Old but gold. Quello che apparentemente sembra soltanto un modo di dire è invece la perfetta sintesi dell’ultimo concerto siciliano dei Pooh, andato in scena ieri sera al Pal’Art Hotel di Acireale. Se “old” giustifica l’anagrafica del gruppo italiano più longevo di sempre, “gold” risulta ancora più appropriato perché celebra le nozze d’oro tra la band ed il mondo della musica (#pooh50) e perché il loro live è stato oro puro. Ma andiamo con ordine.

All’arrivo il palasport è già pieno in ogni ordine di posto e i fan ingannano l’attesa con delle “Ole” ed intonando vari successi della band. Alle 21:15 circa, si spengono le luci ed un enorme contatore (che arriverà fino a 50 ovviamente) accompagna l’ingresso sullo stage di Roby, Dodi, Red e Stefano: il primo pezzo della serata è Giorni Infiniti. Con Dammi solo un minuto il pubblico già caldo esplode e sentire la band fondata da Riccardo Fogli (nonostante l’impianto eccellente) vi assicuro non è facile!

Riccardo Fogli che per l’appunto dopo 43 anni ha ritrovato il suo gruppo, fa l’ingresso sul palco introdotto da Facchinetti sulle note di Vieni Fuori. C’è complicità e divertimento tra tutti i componenti del gruppo che con Piccola Katy ricordano molto i Beatles su quel palco: il risultato è la folla in visibilio.

Dopo questo brano, che gli valse l’ingresso nella hit parade, i Pooh si fermano brevemente per ringraziare tutti i presenti e sottolineare come abbiano fatto bene ad inserire questa tappa nel tour sia per l’accoglienza che abbiamo riservato loro sia perché “Sicilia fa rima con meraviglia”.

Il concerto prosegue tra virtuosismi musicali e vocali (si veda la comparsa di doppi manici, pedal steel, violoncelli, flauti traversi e la rotazione della batteria) con piena partecipazione del pubblico che con le proprie mani quasi si sostituisce a D’Orazio in pezzi come L’ultima notte di caccia.

A metà spettacolo emerge dal centro del palco un pianoforte bianco, elegantissimo, con il quale i “fab five” rendono omaggio ad un loro compagno di scuola: sì, è il momento di Pierre. Standing ovation per questo brano: risultato che si ripeterà anche con Alessandra e Uomini Soli. Avete presente quando prima dicevo che il pubblico avrebbe potuto sostituire il batterista? Beh il concetto si estende anche alla voce (Fogli a farne le spese questa volta) in quanto,  invitato anche dai propri beniamini, il palasport si trasforma in unico coro fragoroso, a partire da Stare senza di Te.

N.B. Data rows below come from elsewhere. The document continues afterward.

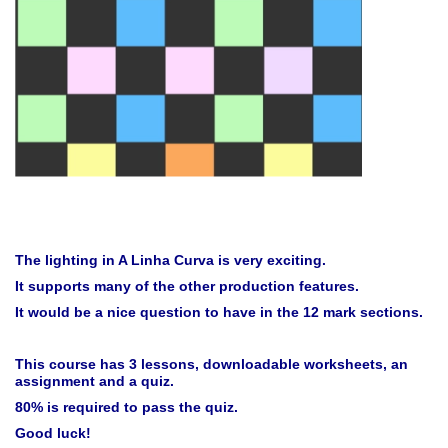
The lighting in A Linha Curva is very exciting.
It supports many of the other production features.
It would be a nice question to have in the 12 mark sections.
This course has 3 lessons, downloadable worksheets, an
assignment and a quiz.
80% is required to pass the quiz.
Good luck!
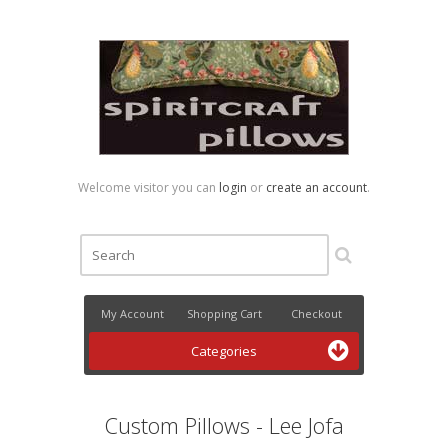
Welcome visitor you can
login
or
create an account
.
My Account
Shopping Cart
Checkout
Categories
Custom Pillows - Lee Jofa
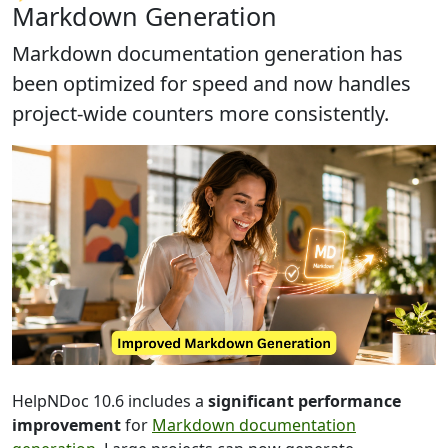
Markdown Generation
Markdown documentation generation has
been
optimized for speed
and now handles
project-wide counters more consistently.
HelpNDoc 10.6 includes a
significant performance
improvement
for
Markdown documentation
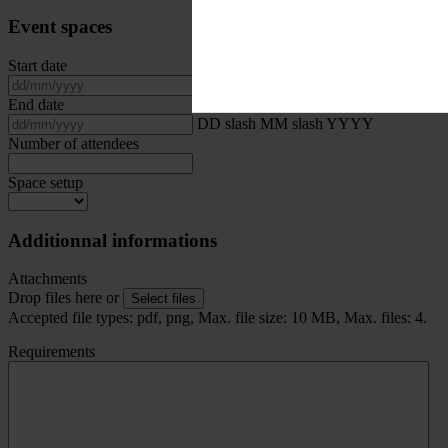
Event spaces
Start date
DD slash MM slash YYYY
End date
DD slash MM slash YYYY
Number of attendees
Space setup
Additionnal informations
Attachments
Drop files here or
Select files
Accepted file types: pdf, png, Max. file size: 10 MB, Max. files: 4.
Requirements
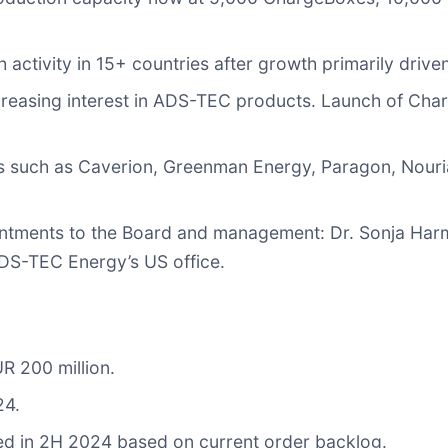
ctivity in 15+ countries after growth primarily driv
ncreasing interest in ADS-TEC products. Launch of Cha
 such as Caverion, Greenman Energy, Paragon, Nouri
ntments to the Board and management: Dr. Sonja Harms
ADS-TEC Energy’s US office.
R 200 million.
24.
zed in 2H 2024 based on current order backlog.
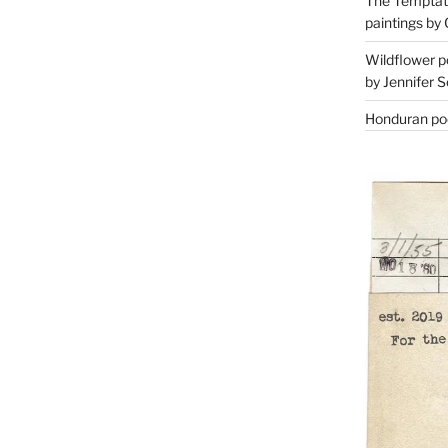
The Temptati
paintings by 
Wildflower p
by Jennifer S
Honduran poe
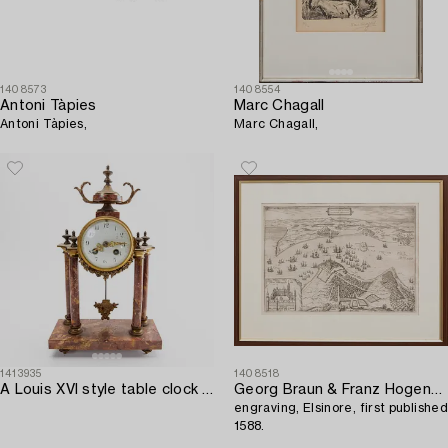
1408573
1408554
Antoni Tàpies
Marc Chagall
Antoni Tàpies,
Marc Chagall,
1413935
1408518
A Louis XVI style table clock first half of the 20th century.
Georg Braun & Franz Hogenberg,
engraving, Elsinore, first published
1588.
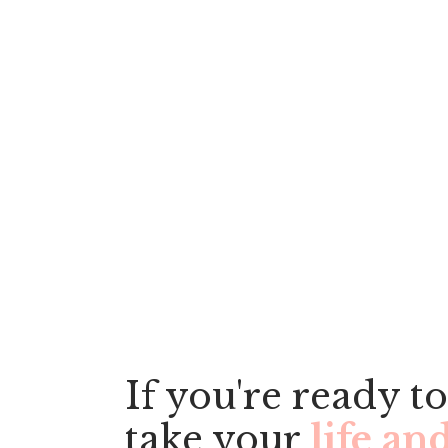
Have ques
lea
If you're ready to
take your
life an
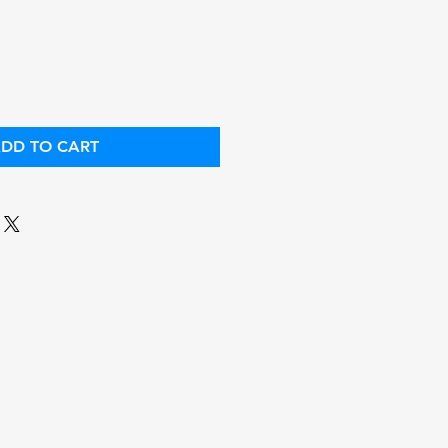
ce
Price
DD TO CART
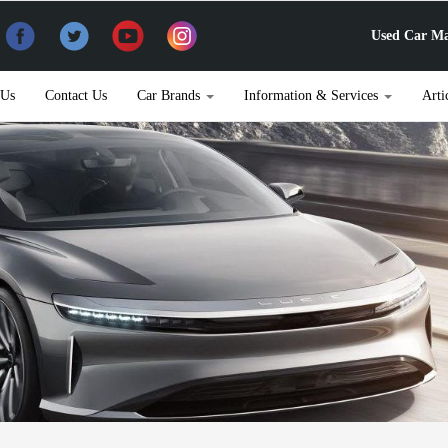
Used Car Ma
 Us
Contact Us
Car Brands
Information & Services
Arti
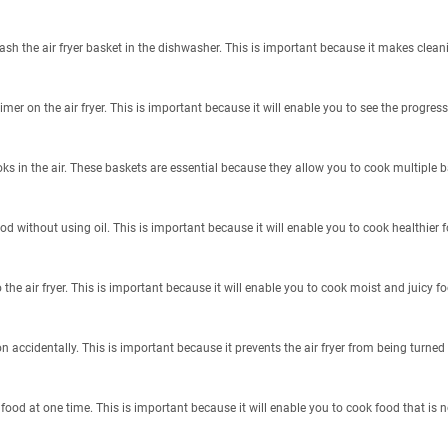
sh the air fryer basket in the dishwasher. This is important because it makes clean
mer on the air fryer. This is important because it will enable you to see the progress
oks in the air. These baskets are essential because they allow you to cook multiple 
food without using oil. This is important because it will enable you to cook healthier f
he air fryer. This is important because it will enable you to cook moist and juicy fo
 on accidentally. This is important because it prevents the air fryer from being turne
food at one time. This is important because it will enable you to cook food that is n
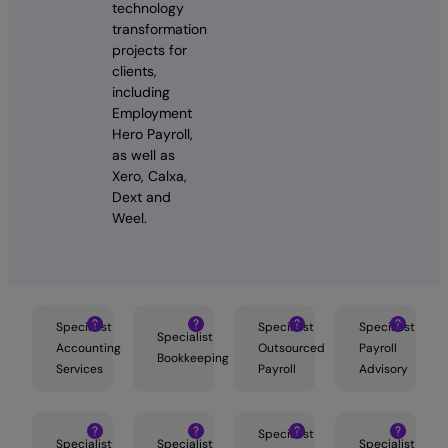
technology
transformation
projects for
clients,
including
Employment
Hero Payroll,
as well as
Xero, Calxa,
Dext and
Weel.
Specialist
Specialist
Specialist
Specialist
Accounting
Outsourced
Payroll
Bookkeeping
Services
Payroll
Advisory
Specialist
Specialist
Specialist
Specialist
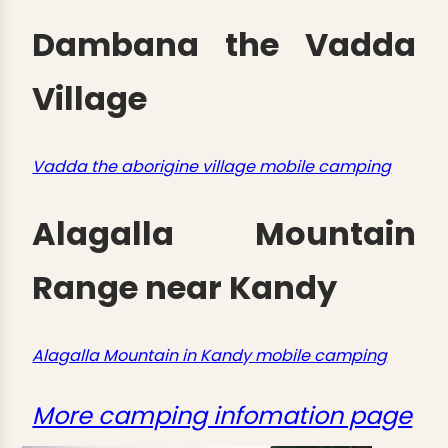
Dambana the Vadda
Village
Vadda the aborigine village mobile camping
Alagalla Mountain
Range near Kandy
Alagalla Mountain in Kandy mobile camping
More camping infomation page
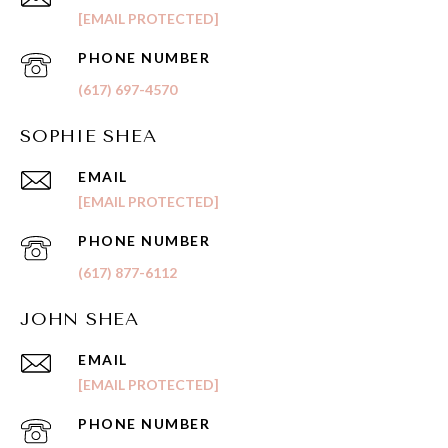
[EMAIL PROTECTED]
PHONE NUMBER
(617) 697-4570
SOPHIE SHEA
EMAIL
[EMAIL PROTECTED]
PHONE NUMBER
(617) 877-6112
JOHN SHEA
EMAIL
[EMAIL PROTECTED]
PHONE NUMBER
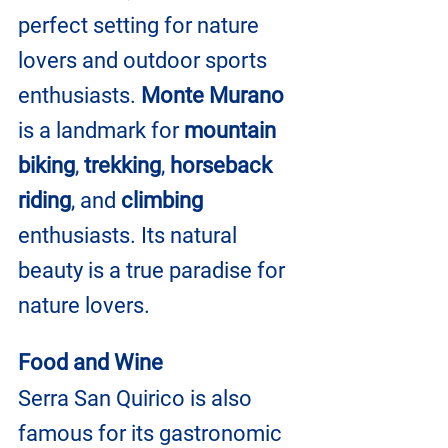
perfect setting for nature 
lovers and outdoor sports 
enthusiasts.
 Monte Murano
is a landmark for 
mountain 
biking
, 
trekking
, 
horseback 
riding
, and
 climbing 
enthusiasts. Its natural 
beauty is a true paradise for 
nature lovers.
Food and Wine
Serra San Quirico is also 
famous for its gastronomic 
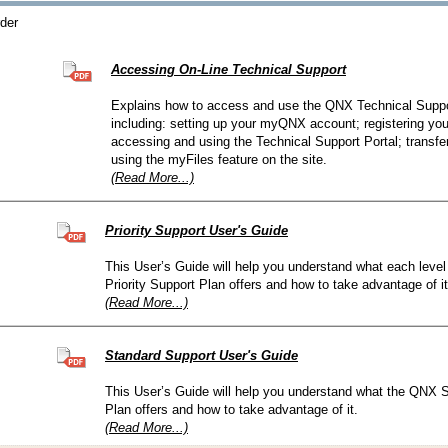
QNX Hypervisor for Safety 2.2
rder
QNX Download Centre
Accessing On-Line Technical Support
FREE 30 day Commercial
Evaluation License
Explains how to access and use the QNX Technical Suppor
including: setting up your myQNX account; registering you
accessing and using the Technical Support Portal; transf
FREE Non-Commercial
License
using the myFiles feature on the site.
(Read More...)
Priority Support User's Guide
This User’s Guide will help you understand what each leve
Priority Support Plan offers and how to take advantage of it
(Read More...)
Standard Support User's Guide
This User’s Guide will help you understand what the QNX 
Plan offers and how to take advantage of it.
(Read More...)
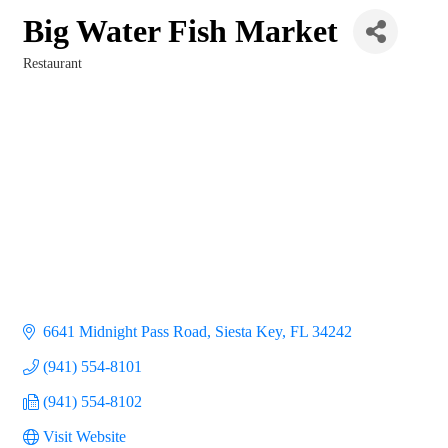
Big Water Fish Market
Restaurant
Categories
6641 Midnight Pass Road
Siesta Key
FL
34242
(941) 554-8101
(941) 554-8102
Visit Website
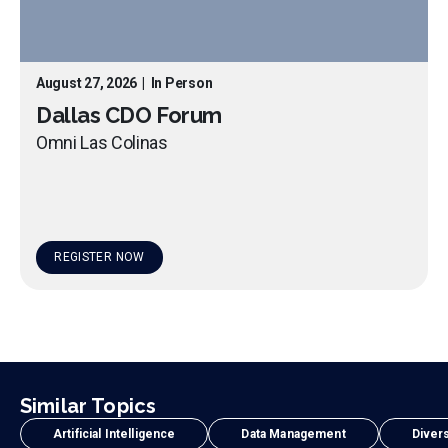
August 27, 2026
|
In Person
Dallas CDO Forum
Omni Las Colinas
REGISTER NOW
Similar Topics
Artificial Intelligence
Data Management
Divers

Dopo le emozioni intense dell’omaggio a Valerio Negrini, paroliere del gruppo che lasciò nel ’71 proprio per dedicarsi alla sua passione più grande quale la poesia, è la volta di Parsifal, pezzo elaboratissimo al cui termine gli applausi non sono scroscianti, di più!

I Pooh sono legatissimi alla Sicilia (lo testimonia il ricordo di Roby che racconta che nel 1966 il primo tour passò dal Lido dei Ciclopi) ed il sentimento è reciproco tanto a Pronto, buongiorno è la sveglia tutti coloro che sono giù in platea si alzano e si dirigono verso il palco con buona pace degli steward che si ritrovano in un vero e proprio parterre. Non esistono più barriere, non esistono più età, non esistono più limiti: la musica ha definitivamente trasformato pubblico e band in una cosa sola e questa fantastica unione porta alla conclusione del concerto con consta di Tanta voglia di lei, Io sono vivo, Non siamo in pericolo, Chi fermerà la musica, Pensiero e Ancora una canzone.

Fatti i dovuti ringraziamenti (citando anche i collaboratori che sono 150), si chiude questa tappa dell’ultimissimo tour dei Pooh, la band musicale più longeva di sempre, un vero e proprio evento storico insomma.

Tornando alla macchina, orgoglioso di quanto avevo visto e soprattutto sentito, mi preme una riflessione: 3 ore di concerto (senza sosta praticamente), 50 (e dico 50) canzoni ed un’energia straripante fino alla fine, a dispetto delle mie gambe che stavano ormai per cedere… non è che i Pooh hanno fatto un patto col diavolo?  Ciò spiegherebbe molte cose, ma non avendo ancora risposta mi sento solo di dire GRANDIOSI!

 

Autore dell'articolo: Edward Agrippino Margarone

Edward Agrippino Margarone
Edward Agrippino Margarone nasce a Caltagirone il 13 Giugno 1990. Cresce a Mineo dove due grandi passioni, Sport e Musica, cominciano a stregarlo. Il suo nome è sinonimo di concerto tanto che se andate ad un live, probabilmente, è lì da qualche parte. Suona il basso ed è laureato in Ingegneria delle Telecomunicazioni.